MATERIAL FOR THIS TASK:
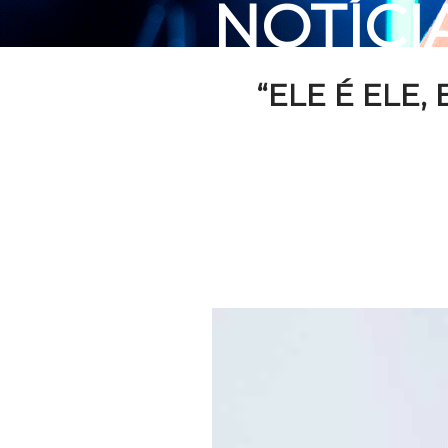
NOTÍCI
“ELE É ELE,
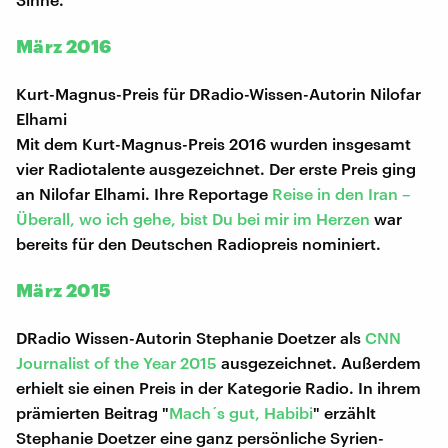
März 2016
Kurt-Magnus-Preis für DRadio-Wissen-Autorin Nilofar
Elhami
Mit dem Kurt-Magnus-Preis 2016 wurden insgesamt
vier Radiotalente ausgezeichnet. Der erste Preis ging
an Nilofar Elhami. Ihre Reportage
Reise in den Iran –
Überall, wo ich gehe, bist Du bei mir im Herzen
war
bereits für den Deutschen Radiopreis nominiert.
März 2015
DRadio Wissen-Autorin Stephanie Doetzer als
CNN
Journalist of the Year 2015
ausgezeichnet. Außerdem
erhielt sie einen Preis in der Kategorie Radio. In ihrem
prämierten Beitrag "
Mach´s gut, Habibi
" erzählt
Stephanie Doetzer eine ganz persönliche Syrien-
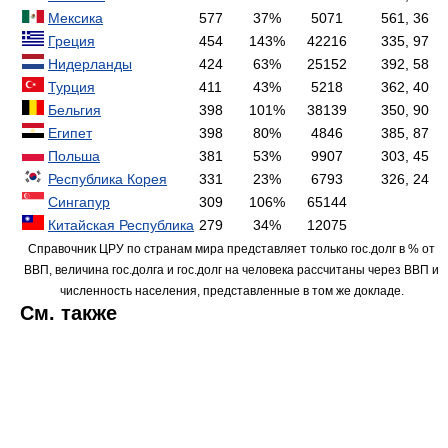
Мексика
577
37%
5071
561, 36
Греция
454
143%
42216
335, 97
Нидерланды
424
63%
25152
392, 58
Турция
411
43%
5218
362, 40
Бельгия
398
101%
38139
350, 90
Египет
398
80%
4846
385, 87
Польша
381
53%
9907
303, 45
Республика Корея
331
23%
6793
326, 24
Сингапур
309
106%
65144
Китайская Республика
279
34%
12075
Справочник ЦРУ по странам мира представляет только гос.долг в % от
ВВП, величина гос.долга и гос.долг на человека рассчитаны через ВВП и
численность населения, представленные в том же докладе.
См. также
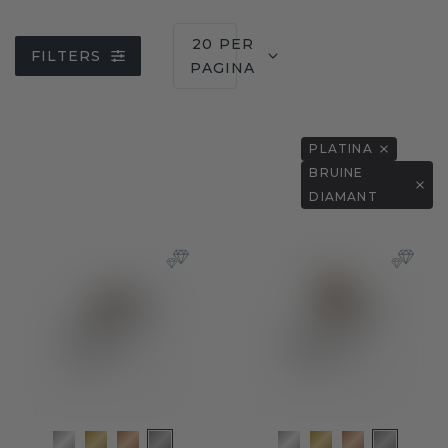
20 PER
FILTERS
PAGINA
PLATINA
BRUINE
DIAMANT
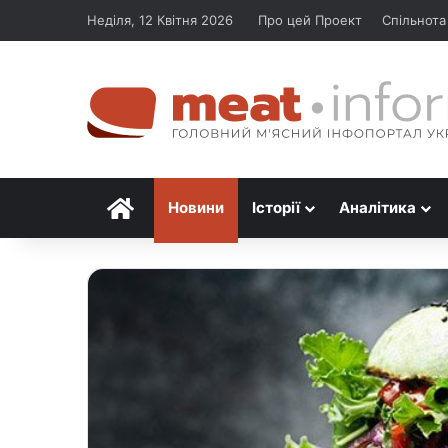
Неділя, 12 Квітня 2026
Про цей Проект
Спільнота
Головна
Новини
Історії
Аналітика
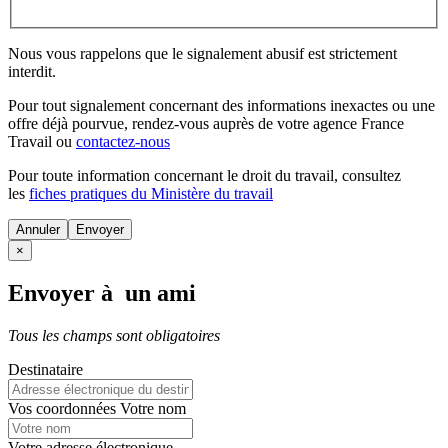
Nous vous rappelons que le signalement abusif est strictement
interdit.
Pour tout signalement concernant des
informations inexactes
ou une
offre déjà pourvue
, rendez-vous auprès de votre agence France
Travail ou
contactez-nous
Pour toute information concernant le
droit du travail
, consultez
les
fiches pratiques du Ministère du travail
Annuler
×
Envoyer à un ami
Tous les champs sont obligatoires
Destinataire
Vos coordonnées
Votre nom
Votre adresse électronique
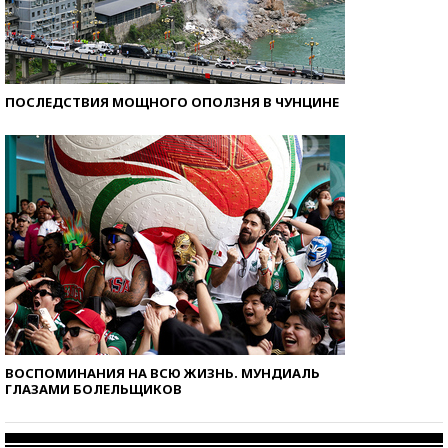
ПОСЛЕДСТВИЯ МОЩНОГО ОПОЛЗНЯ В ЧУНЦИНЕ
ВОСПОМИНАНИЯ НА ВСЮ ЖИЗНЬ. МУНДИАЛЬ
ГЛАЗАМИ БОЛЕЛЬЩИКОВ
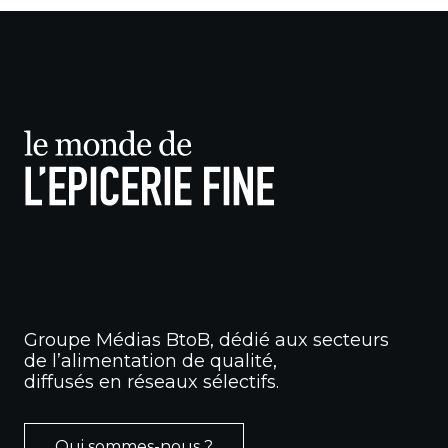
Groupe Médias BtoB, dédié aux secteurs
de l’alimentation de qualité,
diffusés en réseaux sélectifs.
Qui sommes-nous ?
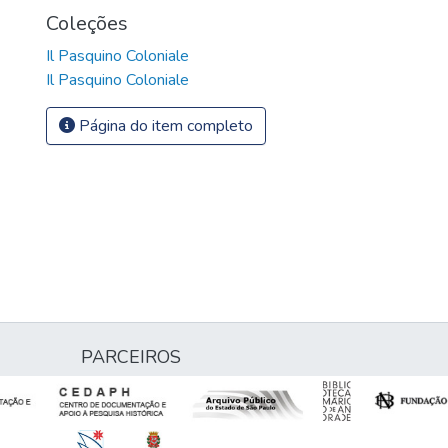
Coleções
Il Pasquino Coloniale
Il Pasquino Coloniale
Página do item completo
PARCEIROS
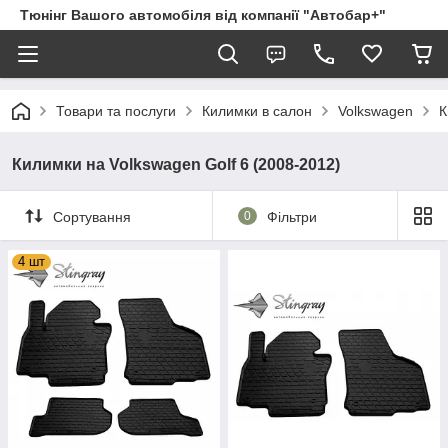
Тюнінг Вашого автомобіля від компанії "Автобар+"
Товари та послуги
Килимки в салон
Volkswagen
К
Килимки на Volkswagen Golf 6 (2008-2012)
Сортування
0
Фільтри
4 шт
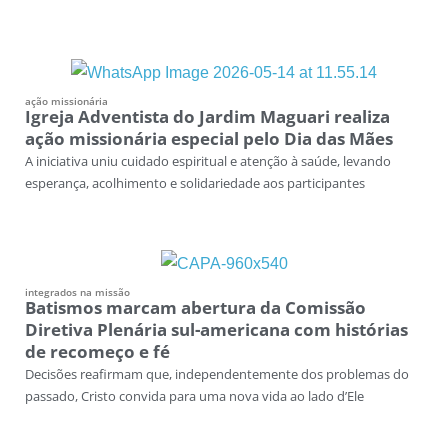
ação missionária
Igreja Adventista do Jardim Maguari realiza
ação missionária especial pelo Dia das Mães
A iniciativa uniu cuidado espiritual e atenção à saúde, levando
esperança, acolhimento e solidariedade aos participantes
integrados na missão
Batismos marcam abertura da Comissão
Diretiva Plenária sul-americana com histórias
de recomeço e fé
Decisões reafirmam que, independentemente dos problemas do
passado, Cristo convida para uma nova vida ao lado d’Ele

DIRECTIONS: Return, from the data, each line that has the word "signalement" in it.

EXERCISE RESULT:
Nous vous rappelons que le signalement abusif est strictement
Pour tout signalement concernant des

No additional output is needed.